Henry Quartey (born 12 March 1971) is a Ghanaian politician and member of the Seventh Parliament of the Fourth Republic of Ghana representing the Ayawaso Central Constituency in the Greater Accra Region on the ticket of the New Patriotic Party. He served as the Minister for Greater Accra Region. On 14 February 2024, he was approved as the minister of the interior of Ghana replacing Ambrose Dery.
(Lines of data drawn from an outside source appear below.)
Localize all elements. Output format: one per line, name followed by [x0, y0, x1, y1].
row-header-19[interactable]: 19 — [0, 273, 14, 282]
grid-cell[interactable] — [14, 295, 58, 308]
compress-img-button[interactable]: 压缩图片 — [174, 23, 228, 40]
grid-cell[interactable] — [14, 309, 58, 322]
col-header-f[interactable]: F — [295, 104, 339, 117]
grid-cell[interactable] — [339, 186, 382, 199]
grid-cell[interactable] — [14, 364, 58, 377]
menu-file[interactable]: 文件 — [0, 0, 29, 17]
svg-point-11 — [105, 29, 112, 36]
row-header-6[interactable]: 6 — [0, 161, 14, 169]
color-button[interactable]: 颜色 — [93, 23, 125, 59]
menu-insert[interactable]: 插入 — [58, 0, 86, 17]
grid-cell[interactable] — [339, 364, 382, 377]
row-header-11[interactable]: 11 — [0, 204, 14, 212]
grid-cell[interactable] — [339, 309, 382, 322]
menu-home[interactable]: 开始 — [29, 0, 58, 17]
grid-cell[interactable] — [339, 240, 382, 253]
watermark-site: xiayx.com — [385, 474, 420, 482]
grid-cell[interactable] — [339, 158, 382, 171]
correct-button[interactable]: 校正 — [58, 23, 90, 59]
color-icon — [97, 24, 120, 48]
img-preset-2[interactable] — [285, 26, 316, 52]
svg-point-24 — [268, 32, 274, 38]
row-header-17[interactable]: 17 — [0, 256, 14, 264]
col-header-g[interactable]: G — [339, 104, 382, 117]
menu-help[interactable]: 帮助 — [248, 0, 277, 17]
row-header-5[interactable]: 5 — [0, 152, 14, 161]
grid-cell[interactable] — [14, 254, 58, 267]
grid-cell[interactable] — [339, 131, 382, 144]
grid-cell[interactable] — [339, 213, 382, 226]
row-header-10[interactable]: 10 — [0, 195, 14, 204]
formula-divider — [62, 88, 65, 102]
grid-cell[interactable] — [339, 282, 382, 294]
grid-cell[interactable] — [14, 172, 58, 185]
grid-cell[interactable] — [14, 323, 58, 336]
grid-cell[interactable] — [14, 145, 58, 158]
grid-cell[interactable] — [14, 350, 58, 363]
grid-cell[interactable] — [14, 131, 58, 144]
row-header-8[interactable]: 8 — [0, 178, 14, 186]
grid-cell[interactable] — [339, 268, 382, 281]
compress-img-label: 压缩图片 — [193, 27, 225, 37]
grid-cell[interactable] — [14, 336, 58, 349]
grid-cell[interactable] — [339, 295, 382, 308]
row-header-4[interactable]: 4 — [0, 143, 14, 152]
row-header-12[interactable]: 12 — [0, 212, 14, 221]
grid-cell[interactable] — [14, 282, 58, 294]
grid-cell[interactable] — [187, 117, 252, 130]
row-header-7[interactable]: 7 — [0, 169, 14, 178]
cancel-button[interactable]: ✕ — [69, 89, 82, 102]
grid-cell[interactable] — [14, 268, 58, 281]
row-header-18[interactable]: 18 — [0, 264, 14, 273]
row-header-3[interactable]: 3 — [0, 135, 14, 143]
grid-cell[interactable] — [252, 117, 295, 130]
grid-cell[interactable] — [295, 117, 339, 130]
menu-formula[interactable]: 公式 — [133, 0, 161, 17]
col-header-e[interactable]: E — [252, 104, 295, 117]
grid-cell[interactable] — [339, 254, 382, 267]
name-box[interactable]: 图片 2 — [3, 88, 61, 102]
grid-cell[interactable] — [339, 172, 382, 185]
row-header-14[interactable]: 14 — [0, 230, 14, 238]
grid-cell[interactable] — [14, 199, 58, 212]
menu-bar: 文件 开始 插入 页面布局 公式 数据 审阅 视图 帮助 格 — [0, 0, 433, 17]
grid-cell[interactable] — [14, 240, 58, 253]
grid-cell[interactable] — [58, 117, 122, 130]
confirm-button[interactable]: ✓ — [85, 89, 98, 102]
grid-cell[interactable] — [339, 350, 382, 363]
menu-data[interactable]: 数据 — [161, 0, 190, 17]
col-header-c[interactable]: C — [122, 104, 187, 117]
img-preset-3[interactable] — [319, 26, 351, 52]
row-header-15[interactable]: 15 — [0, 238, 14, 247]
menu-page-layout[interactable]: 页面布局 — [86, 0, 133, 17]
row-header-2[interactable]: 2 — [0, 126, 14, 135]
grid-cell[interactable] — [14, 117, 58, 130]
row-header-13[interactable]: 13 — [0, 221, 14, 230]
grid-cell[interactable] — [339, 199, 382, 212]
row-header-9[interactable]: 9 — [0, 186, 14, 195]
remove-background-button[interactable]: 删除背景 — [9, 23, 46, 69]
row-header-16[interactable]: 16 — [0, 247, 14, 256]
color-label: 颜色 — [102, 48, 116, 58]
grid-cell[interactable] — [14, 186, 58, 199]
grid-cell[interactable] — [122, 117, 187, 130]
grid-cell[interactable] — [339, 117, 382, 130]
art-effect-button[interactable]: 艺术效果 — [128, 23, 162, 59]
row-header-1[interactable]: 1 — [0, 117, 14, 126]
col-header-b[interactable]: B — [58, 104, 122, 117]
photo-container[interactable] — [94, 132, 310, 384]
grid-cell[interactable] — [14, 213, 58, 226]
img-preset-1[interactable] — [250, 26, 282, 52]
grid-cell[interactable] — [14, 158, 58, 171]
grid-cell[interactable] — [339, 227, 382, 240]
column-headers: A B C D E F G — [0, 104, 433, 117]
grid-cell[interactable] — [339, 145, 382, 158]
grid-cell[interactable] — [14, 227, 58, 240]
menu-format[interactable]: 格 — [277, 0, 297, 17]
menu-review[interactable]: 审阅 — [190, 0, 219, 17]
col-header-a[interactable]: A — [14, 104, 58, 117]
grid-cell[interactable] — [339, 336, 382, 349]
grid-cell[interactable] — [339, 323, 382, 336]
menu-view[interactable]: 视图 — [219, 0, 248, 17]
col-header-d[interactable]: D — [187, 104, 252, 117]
== Early life and education ==
Quartey was born on 12 March 1971. He hails from Otublohum-Accra, a town in the Greater Accra Region of Ghana. He had his secondary educations at the Hams Secondary School in Dansoman and Zams Secondary/Technical School in Bolgatanga. He had his G.C.E. O'level at Osu Presbyterian Senior High School. He entered Ghana Institute of Management and Public Administration and obtained his postgraduate certificate in Public Administration.

== Politics ==
Quartey is a member of the New Patriotic Party (NPP). In 2012, he contested for the Ayawaso Central seat on the ticket of the NPP sixth parliament of the fourth republic and won. He was a member of the Roads and Transport Committee as well as Gender and Children Committee. He also represented his constituency at Seventh Parliament of the Fourth Republic of Ghana. He defeated Abdul Rauf Tubazu with 33,002 who lost with 28,363.

=== Committees ===
Quartey is a member of Roads and Transport Committee and also a member of the Appointments Committee.

== Career ==
He was the CEO of Krafty Hospitality Services Limited in Accra from 2003 to date. He was also the Sales and Marketing Manager of B.B.C Trading from 1992 to 1996. He later became the Regional Director of Dalebrook Company Limited from 1997 to 1998. He was also the Sales Manager and Director of Pecoll Aluminium Systems from 1995 to 2000. He was the Deputy Minister for Interior. He was the Deputy Minister for National Security. He is currently the Greater Accra Regional Minister.

== Personal life ==
Quartey is a Christian. He is married to Sybil Ansah Quartey with six children.

== Philanthropy ==
In September 2021, Quartey pledged to support Psalm Adjeteyfio with a monthly stipend of GH¢1,500. Quartey claimed he was inspired by Psalm's impact in the film and entertainment industry in Ghana, hence the pledge.